Rue Saint Auguste era una via stretta e tortuosa, di quelle che si snodano per la città divincolandosi nell’oppressione dei palazzi troppo alti e nella folla troppo rumorosa. L’albergo Nordot si trovava al numero 8 di Rue Saint Auguste, incastonato in un muro logoro dal tempo come un diamante prezioso montato su un anello di ottone. Pur mantenendo una parvenza di sfarzo, il piccolo Hotel a conduzione familiare ne aveva viste veramente tante, tante che persino il vecchio proprietario -Monsieur Jean Lacroix- sembrava essersene dimenticato. Se un tempo il Nordot era noto per la sua ottima cucina e per il suo vino di campagna fresco e pungente, o ancora per il viavai di personaggi famosi e il continuo passeggiare di coppie romantiche per quei luoghi, ora giaceva dimenticato nella sue Rue parigina silenzioso e poco visibile agli sguardi dei turisti. Monsieur Lacroix lamentava spesso la poca affluenza di clienti, che si perdevano la meravigliosa vista della Suite 1 o le buonissime pietanze che lo Chef continuava a preparare regolarmente, e spesso rimaneva ore chiuso nel suo studio a osservare vecchie foto in bianco e nero di quello che era stato il suo migliore affare.

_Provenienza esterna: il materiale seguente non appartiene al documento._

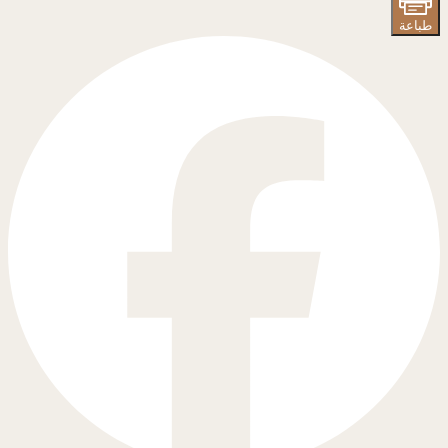
طباعة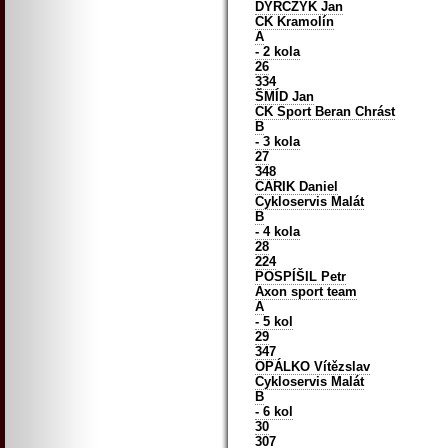
DYRCZYK Jan
CK Kramolín
A
- 2 kola
26
334
ŠMÍD Jan
CK Sport Beran Chrást
B
- 3 kola
27
348
CARIK Daniel
Cykloservis Malát
B
- 4 kola
28
224
POSPÍŠIL Petr
Axon sport team
A
- 5 kol
29
347
OPÁLKO Vítězslav
Cykloservis Malát
B
- 6 kol
30
307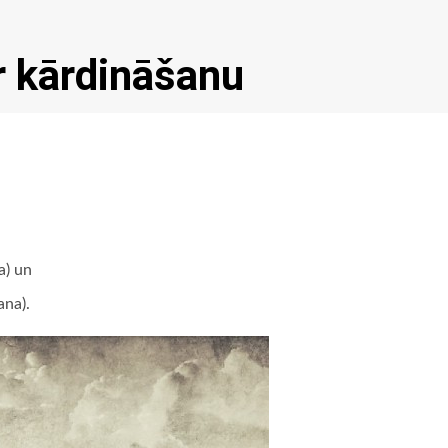
r kārdināšanu
a) un
ana).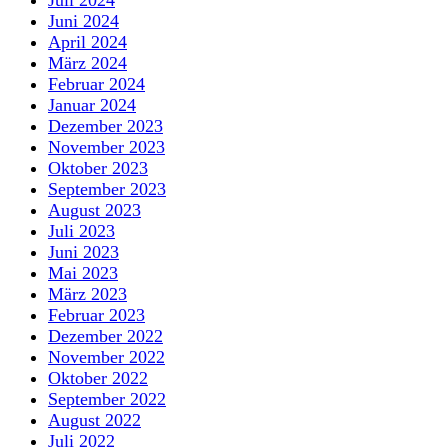
Juni 2024
April 2024
März 2024
Februar 2024
Januar 2024
Dezember 2023
November 2023
Oktober 2023
September 2023
August 2023
Juli 2023
Juni 2023
Mai 2023
März 2023
Februar 2023
Dezember 2022
November 2022
Oktober 2022
September 2022
August 2022
Juli 2022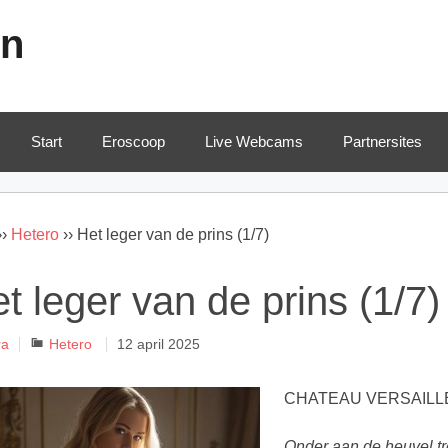
en
Start
Eroscoop
Live Webcams
Partnersites
››
Hetero
››
Het leger van de prins (1/7)
t leger van de prins (1/7)
Categorieën
ra
Hetero
12 april 2025
CHATEAU VERSAILL
Onder aan de heuvel tr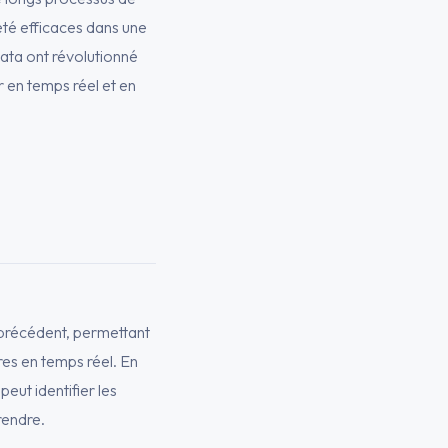
té efficaces dans une
Data ont révolutionné
r en temps réel et en
 précédent, permettant
res en temps réel. En
peut identifier les
rendre.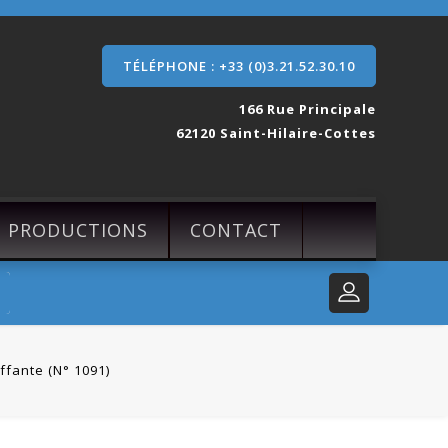
TÉLÉPHONE : +33 (0)3.21.52.30.10
166 Rue Principale
62120 Saint-Hilaire-Cottes
S PRODUCTIONS
CONTACT
ffante (N° 1091)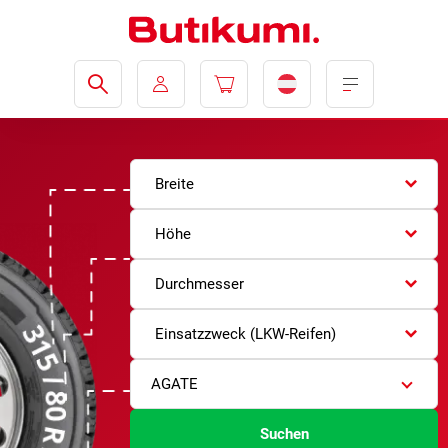
Breite
Höhe
Durchmesser
Einsatzzweck (LKW-Reifen)
AGATE
Suchen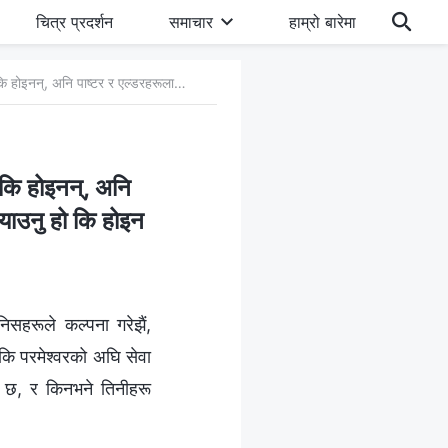
चित्र प्रदर्शन
समाचार
हाम्रो बारेमा
घ. धर्मका पाष्टर र एल्डरहरू वास्तवमै परमेश्‍वरद्वारा स्थापित गरिएका हुन् कि होइनन्, अनि पाष्टर र एल्डरहरूलाई पालन गर्नु परमेश्‍वरप्रति समर्पित हुनु र उहाँलाई पछ्याउनु हो कि होइन
न् कि होइनन्, अनि
छ्याउनु हो कि होइन
ानिसहरूले कल्पना गरेझैं,
कि परमेश्‍वरको अघि सेवा
ाम छ, र किनभने तिनीहरू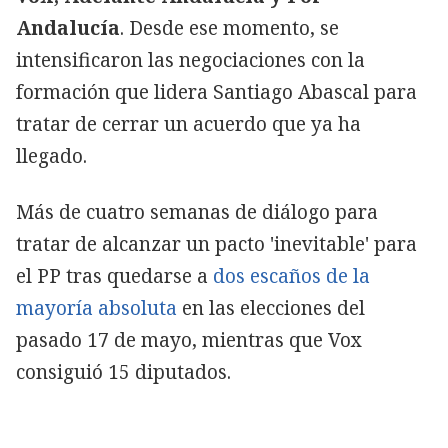
Andalucía
. Desde ese momento, se
intensificaron las negociaciones con la
formación que lidera Santiago Abascal para
tratar de cerrar un acuerdo que ya ha
llegado.
Más de cuatro semanas de diálogo para
tratar de alcanzar un pacto 'inevitable' para
el PP tras quedarse a
dos escaños de la
mayoría absoluta
en las elecciones del
pasado 17 de mayo, mientras que Vox
consiguió 15 diputados.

Comprato per poco meno di qualche soldo, Jean aveva costruito quel piccolo Hotel da solo, con la forza delle sue braccia e l’amore di Matilda, l’unica donna che avesse davvero amato in tutta la sua vita. Aveva buttato tutto il suo sudore e tutti i suoi soldi in quello che considerava il suo progetto perfetto, e nel giro di qualche anno il Nordot aveva aperto i battenti. Prima pochi curiosi, poi folle sparse e infine orde di persone che accavallavano le prenotazioni solo per poter soggiornare tra quelle quatto mura su cui lui stesso aveva pianto e riversato tutti i suoi sforzi. E ora, asciugandosi una lacrima solitaria che solcava il viso creando un lucido solco sulla pelle rugosa, Jean Lacroix rimaneva incatenato ai ricordi, a quelle foto sbiadite dal tempo che non permettevano altra via di uscita da quel mondo così illusorio e ancorato al passato.
“Monsieur” bussò qualcuno alla porta “monsieur, la vogliono di là.”

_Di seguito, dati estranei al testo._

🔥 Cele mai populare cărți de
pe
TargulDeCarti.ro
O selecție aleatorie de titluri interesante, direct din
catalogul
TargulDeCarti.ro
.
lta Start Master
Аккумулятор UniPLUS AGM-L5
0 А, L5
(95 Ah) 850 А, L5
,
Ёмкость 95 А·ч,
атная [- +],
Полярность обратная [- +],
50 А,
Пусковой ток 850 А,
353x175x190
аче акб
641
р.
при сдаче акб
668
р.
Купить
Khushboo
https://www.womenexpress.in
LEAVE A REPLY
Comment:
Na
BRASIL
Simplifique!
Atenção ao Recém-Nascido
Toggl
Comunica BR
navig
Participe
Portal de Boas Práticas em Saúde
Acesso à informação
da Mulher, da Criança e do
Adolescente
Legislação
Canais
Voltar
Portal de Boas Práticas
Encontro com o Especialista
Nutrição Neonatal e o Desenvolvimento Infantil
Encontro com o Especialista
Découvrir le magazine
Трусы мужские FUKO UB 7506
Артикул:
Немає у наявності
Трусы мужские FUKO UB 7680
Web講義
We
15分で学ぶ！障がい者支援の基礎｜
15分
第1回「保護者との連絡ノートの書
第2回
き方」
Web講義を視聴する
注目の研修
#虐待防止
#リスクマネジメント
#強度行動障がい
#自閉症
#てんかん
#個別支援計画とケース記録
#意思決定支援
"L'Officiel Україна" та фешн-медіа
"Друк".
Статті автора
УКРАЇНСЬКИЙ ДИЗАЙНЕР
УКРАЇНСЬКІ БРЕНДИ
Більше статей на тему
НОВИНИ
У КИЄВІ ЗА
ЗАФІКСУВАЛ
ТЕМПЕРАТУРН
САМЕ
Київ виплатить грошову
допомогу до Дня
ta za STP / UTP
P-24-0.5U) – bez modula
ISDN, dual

“Arrivo. Dammi qualche minuto Josephine!” tossicchiò l’uomo tentando di camuffare inutilmente la tristezza nel tono della voce. La donna dall’altra parte dell’uscio socchiuse le palpebre e sospirò piano, scuotendo la testa un poco e passando piano lo sguardo sulla porta di legno massello finemente decorata. Il disegno di angeli ridenti intenti a intrecciare corone di fiori quasi strideva con la drammaticità del momento. Josephine sapeva bene che quelli nella hall erano creditori, e ciò significava altri debiti da pagare. La donna si passò una mano nei capelli castani striati di bianco, e lasciò che Monsieur Lacroix si ricomponesse prima di poter uscire e affrontare l’ennesima sfida della giornata.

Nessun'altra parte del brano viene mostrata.